If the objective is to reduce fiscal deficits, would it be better to hike taxes or cut public expenditure?

- "The euro-zone countries and the United Kingdom have undertaken to quickly reduce their fiscal deficits. Would it be better i f they did so primarily via a tax hike or via a cut in government expenditure?"
- "To answer this question, we must in our view start off from two observations:
· the reduction in fiscal deficits will seriously affect growth, unless households consume more; in the usual literature about Ricardian neutrality, this requires that only cuts in government expenditure are used; there is then a fall in expectations of future taxes and a rise in
consumption.
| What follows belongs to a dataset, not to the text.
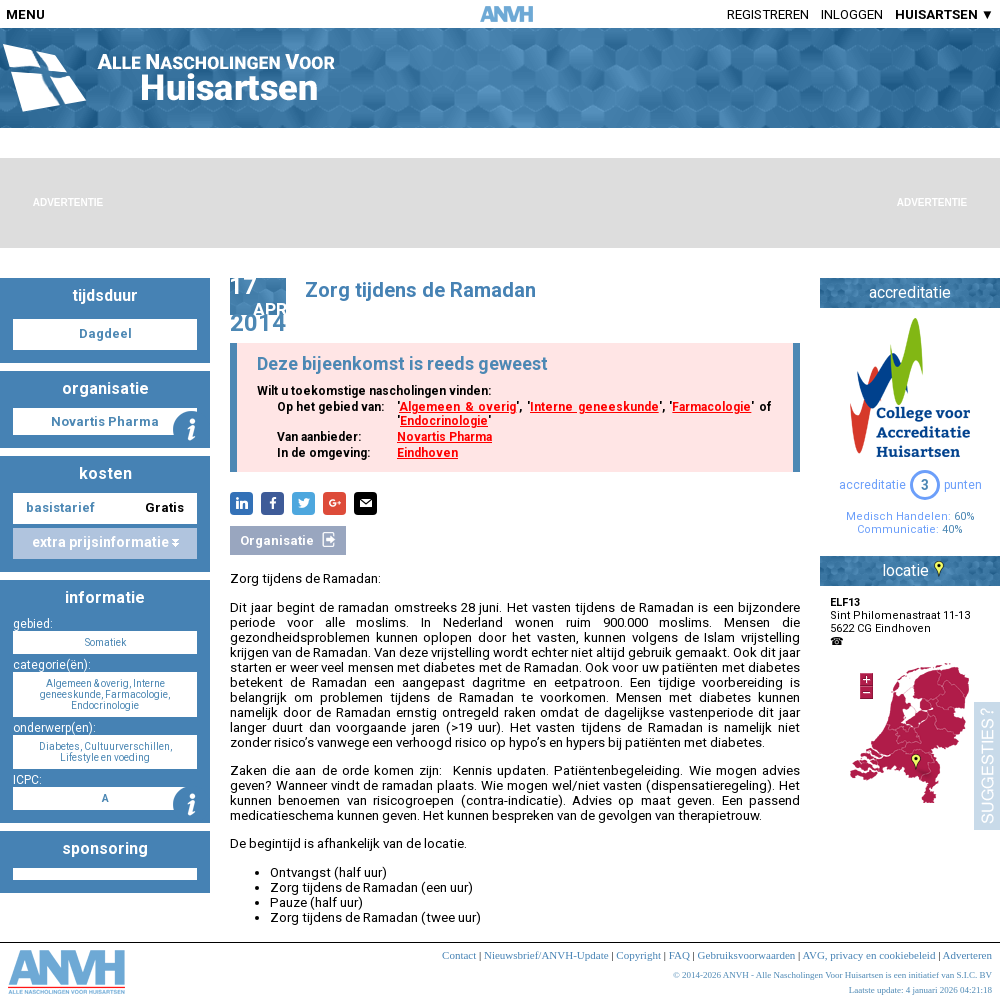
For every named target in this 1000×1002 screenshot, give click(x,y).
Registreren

In practice, the choices can be more complex: spending cuts that would give rise to precautionary savings must be avoided (reduction in the generosity of pension schemes and health insurance); and the same goes for tax hikes that would reduce consumption (VAT, welfare contributions paid by wage earners);
· the main problem for the European economy is the high level of structural unemployment and the sluggishness of potential growth. It is thus important to avoid tax hikes that would discourage employment (welfare contributions) or investment (welfare contributions, taxes on company earnings) in countries where companies have financial problems."
- "We are then left with the following approaches to reduce fiscal deficits:
· a higher taxation of unearned income, which is primarily saved;
· a reduction in nonessential welfare transfers (for example coverage of less serious diseases, whereas coverage for serious health risks must be maintained to prevent precautionary savings);
· higher taxes on inheritance, which would reduce the savings rate;
· raising the retirement age, which reduces the incentive to save."